New Rules Could Determine Who Gets to Climb Everest

This picture taken on May 21, 2018 shows discarded climbing equipment and rubbish scattered around Camp 4 of Mount Everest. (DOMA SHERPA/AFP/Getty Images)

Climber Nirmal Purja’s viral photograph of the traffic jam at the top of Everest this past May showed just how bad the situation had gotten. The shot was taken during the final stretch to summit the tallest mountain in the world.

Hundreds of climbers had taken advantage of a stretch of good weather to begin their climb, and now they were facing dangerous delays in a location known as the “death zone” for its very low oxygen levels as they waited for their turn to summit. The crowds contributed to one of the deadliest Everest climbing seasons in history.

This Wednesday, in an effort to increase safety, Nepali officials proposed a new set of requirements for those seeking a permit to climb the 29,035-foot peak.
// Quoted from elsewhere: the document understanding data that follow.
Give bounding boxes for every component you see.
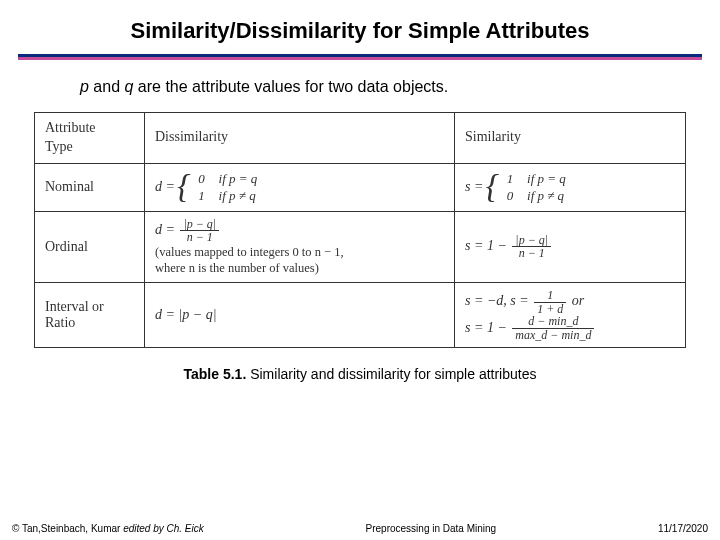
table-container: Attribute Type Dissimilarity Similarity …: [34, 112, 686, 382]
table-header-row: Attribute Type Dissimilarity Similarity: [35, 113, 686, 164]
title-divider: [18, 54, 702, 60]
cell-type-ordinal: Ordinal: [35, 211, 145, 282]
sim-part1-tail: or: [572, 293, 584, 308]
ordinal-note1: (values mapped to integers 0 to n − 1,: [155, 245, 344, 259]
case-cond: if p = q: [517, 171, 566, 186]
footer-date: 11/17/2020: [658, 523, 708, 534]
fraction: d − min_d max_d − min_d: [512, 315, 594, 341]
cell-dissim-ordinal: d = |p − q| n − 1 (values mapped to inte…: [145, 211, 455, 282]
intro-text: p and q are the attribute values for two…: [0, 78, 720, 112]
cell-type-nominal: Nominal: [35, 163, 145, 211]
case-val: 0: [503, 187, 517, 205]
frac-num: d − min_d: [512, 315, 594, 329]
dissim-lhs: d =: [155, 222, 178, 237]
cell-dissim-interval: d = |p − q|: [145, 283, 455, 348]
similarity-table: Attribute Type Dissimilarity Similarity …: [34, 112, 686, 348]
footer-left: © Tan,Steinbach, Kumar edited by Ch. Eic…: [12, 523, 204, 534]
case-cond: if p ≠ q: [517, 188, 564, 203]
frac-den: max_d − min_d: [512, 329, 594, 342]
sim-lhs: s =: [465, 179, 483, 195]
frac-num: |p − q|: [180, 218, 219, 232]
table-row: Ordinal d = |p − q| n − 1 (values mapped…: [35, 211, 686, 282]
frac-num: |p − q|: [512, 234, 551, 248]
footer-edited: edited by Ch. Eick: [123, 523, 204, 534]
cell-sim-interval: s = −d, s = 1 1 + d or s = 1 − d − min_d…: [455, 283, 686, 348]
fraction: |p − q| n − 1: [180, 218, 219, 244]
caption-text: Similarity and dissimilarity for simple …: [246, 366, 536, 382]
header-dissimilarity: Dissimilarity: [145, 113, 455, 164]
footer-center: Preprocessing in Data Mining: [366, 523, 497, 534]
case-cond: if p ≠ q: [209, 188, 256, 203]
fraction: 1 1 + d: [534, 289, 566, 315]
sim-part2-lhs: s = 1 −: [465, 320, 510, 335]
header-similarity: Similarity: [455, 113, 686, 164]
footer-copyright: © Tan,Steinbach, Kumar: [12, 523, 123, 534]
table-row: Nominal d = { 0if p = q 1if p ≠ q s = { …: [35, 163, 686, 211]
intro-rest: are the attribute values for two data ob…: [133, 78, 448, 95]
fraction: |p − q| n − 1: [512, 234, 551, 260]
cell-type-interval: Interval or Ratio: [35, 283, 145, 348]
caption-lead: Table 5.1.: [184, 366, 247, 382]
intro-and: and: [89, 78, 125, 95]
slide-title: Similarity/Dissimilarity for Simple Attr…: [0, 0, 720, 54]
frac-den: n − 1: [512, 247, 551, 260]
case-val: 1: [195, 187, 209, 205]
brace-icon: {: [485, 169, 499, 203]
table-caption: Table 5.1. Similarity and dissimilarity …: [34, 366, 686, 382]
case-cond: if p = q: [209, 171, 258, 186]
case-val: 1: [503, 170, 517, 188]
slide-footer: © Tan,Steinbach, Kumar edited by Ch. Eic…: [0, 523, 720, 534]
case-val: 0: [195, 170, 209, 188]
header-type: Attribute Type: [35, 113, 145, 164]
frac-num: 1: [534, 289, 566, 303]
var-p: p: [80, 78, 89, 95]
cell-sim-ordinal: s = 1 − |p − q| n − 1: [455, 211, 686, 282]
cell-sim-nominal: s = { 1if p = q 0if p ≠ q: [455, 163, 686, 211]
cell-dissim-nominal: d = { 0if p = q 1if p ≠ q: [145, 163, 455, 211]
sim-part1-lhs: s = −d, s =: [465, 293, 532, 308]
dissim-formula: d = |p − q|: [155, 307, 217, 322]
table-row: Interval or Ratio d = |p − q| s = −d, s …: [35, 283, 686, 348]
dissim-lhs: d =: [155, 179, 175, 195]
brace-icon: {: [177, 169, 191, 203]
frac-den: n − 1: [180, 231, 219, 244]
sim-lhs: s = 1 −: [465, 238, 510, 253]
ordinal-note2: where n is the number of values): [155, 261, 319, 275]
As Alan Arnette reports for Outside magazine, the 59-page report stipulates that climbers would need to prove that they have summited at least one 21,325-foot mountain, and that they have paid upward of $35,000 for the expedition, in addition to the current requirements of a health certificate and employing a trained Nepali guide.

Expedition companies, in turn, would need to have at least three years’ experience guiding high-altitude climbs before leading Everest trips.